I pulled the loader back off, got into the controls again, and found 2 frayed hoses this time. I swear, I did not notice them before!

I went back to Coleman Equipment, and ordered replacements.

After another couple of weeks, they arrived. We are in the middle of freaky-hot summer here in Texas, so I waited not only until I had time, but time in the very early morning. Got those on a month ago, hooked the loader back up, and see there is still a big leak. 

:argh:

Pulled it all apart again, and found two other frayed hoses. Same controller location!

Ordered replacements from Coleman Equipment.

Parts arrive, and I'm out there installing them this morning while the wife is at church. While installing them, I notice that the last 2 of the original hoses in this area are also now frayed.










OK, WTF is going on?

#[email protected]$:

What is causing these hoses to fray? Are they on some kind of timer that says "fray X days after the warranty period"?
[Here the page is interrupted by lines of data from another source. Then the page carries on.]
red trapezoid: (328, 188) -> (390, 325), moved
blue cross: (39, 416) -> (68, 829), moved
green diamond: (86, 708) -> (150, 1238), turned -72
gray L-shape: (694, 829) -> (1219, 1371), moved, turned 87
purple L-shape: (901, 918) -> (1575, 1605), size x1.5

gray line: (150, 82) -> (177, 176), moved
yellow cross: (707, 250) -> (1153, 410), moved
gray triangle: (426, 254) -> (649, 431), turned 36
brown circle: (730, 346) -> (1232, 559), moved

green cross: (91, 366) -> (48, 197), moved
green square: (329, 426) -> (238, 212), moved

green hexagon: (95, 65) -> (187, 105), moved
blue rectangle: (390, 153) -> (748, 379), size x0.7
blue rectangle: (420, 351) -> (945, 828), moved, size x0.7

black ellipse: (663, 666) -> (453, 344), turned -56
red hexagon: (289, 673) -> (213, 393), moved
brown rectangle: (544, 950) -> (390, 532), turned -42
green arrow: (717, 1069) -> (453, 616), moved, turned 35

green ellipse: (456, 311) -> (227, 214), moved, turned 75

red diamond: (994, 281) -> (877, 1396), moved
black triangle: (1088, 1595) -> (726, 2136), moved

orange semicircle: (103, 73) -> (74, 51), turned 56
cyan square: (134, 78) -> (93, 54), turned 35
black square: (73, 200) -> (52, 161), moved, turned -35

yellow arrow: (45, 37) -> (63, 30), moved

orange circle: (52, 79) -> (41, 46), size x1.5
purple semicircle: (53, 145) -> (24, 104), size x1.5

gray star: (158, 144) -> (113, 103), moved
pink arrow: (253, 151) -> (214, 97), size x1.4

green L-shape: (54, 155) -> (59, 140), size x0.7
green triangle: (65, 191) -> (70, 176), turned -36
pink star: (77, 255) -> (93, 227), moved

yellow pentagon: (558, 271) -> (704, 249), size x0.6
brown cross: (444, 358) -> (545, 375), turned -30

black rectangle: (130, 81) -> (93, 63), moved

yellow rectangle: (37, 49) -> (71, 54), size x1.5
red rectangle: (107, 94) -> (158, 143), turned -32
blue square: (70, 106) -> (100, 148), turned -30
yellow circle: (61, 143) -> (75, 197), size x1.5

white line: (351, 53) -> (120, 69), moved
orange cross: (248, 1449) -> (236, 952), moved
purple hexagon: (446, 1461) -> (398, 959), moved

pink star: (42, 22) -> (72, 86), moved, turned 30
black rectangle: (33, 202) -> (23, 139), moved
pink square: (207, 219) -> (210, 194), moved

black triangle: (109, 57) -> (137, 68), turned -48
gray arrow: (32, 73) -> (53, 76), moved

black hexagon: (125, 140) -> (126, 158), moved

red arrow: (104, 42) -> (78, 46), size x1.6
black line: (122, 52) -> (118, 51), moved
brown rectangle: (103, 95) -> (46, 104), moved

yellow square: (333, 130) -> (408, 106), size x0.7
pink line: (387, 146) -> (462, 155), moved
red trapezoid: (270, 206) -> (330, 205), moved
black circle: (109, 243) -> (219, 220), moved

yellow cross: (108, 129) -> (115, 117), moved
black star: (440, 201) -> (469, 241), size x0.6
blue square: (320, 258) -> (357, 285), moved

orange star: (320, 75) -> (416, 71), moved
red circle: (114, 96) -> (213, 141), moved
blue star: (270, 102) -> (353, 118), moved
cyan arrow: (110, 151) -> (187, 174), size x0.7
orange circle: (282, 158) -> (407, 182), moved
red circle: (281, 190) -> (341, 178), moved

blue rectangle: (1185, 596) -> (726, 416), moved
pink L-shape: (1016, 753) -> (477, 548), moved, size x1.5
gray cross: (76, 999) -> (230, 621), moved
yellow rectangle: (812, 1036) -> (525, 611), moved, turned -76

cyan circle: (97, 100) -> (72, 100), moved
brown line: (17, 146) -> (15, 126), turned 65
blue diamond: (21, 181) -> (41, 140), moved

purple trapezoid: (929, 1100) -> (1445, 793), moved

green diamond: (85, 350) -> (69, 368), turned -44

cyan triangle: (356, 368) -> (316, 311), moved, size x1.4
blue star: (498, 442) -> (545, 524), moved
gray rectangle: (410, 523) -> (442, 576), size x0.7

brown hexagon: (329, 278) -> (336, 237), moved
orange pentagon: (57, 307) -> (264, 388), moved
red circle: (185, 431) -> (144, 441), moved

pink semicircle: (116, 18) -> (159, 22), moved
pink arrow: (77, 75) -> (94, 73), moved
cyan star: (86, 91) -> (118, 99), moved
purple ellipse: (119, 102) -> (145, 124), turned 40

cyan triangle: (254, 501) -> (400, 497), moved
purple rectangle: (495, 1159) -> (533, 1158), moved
Should I just sit down and order new hydraulic hoses for the whole freakin' tractor?


----------



## tnbigfoot (Nov 1, 2011)

Thats a pretty good idea. I have the same model and have had multible hose give out. When I go to buy hoses, I have two extra made, as most of the hoses are the same length and fittings. The exception to this is the ppressure supply hose to the loader because if you take the loader on and off as often as I do, that hose is bent to extream angles.


----------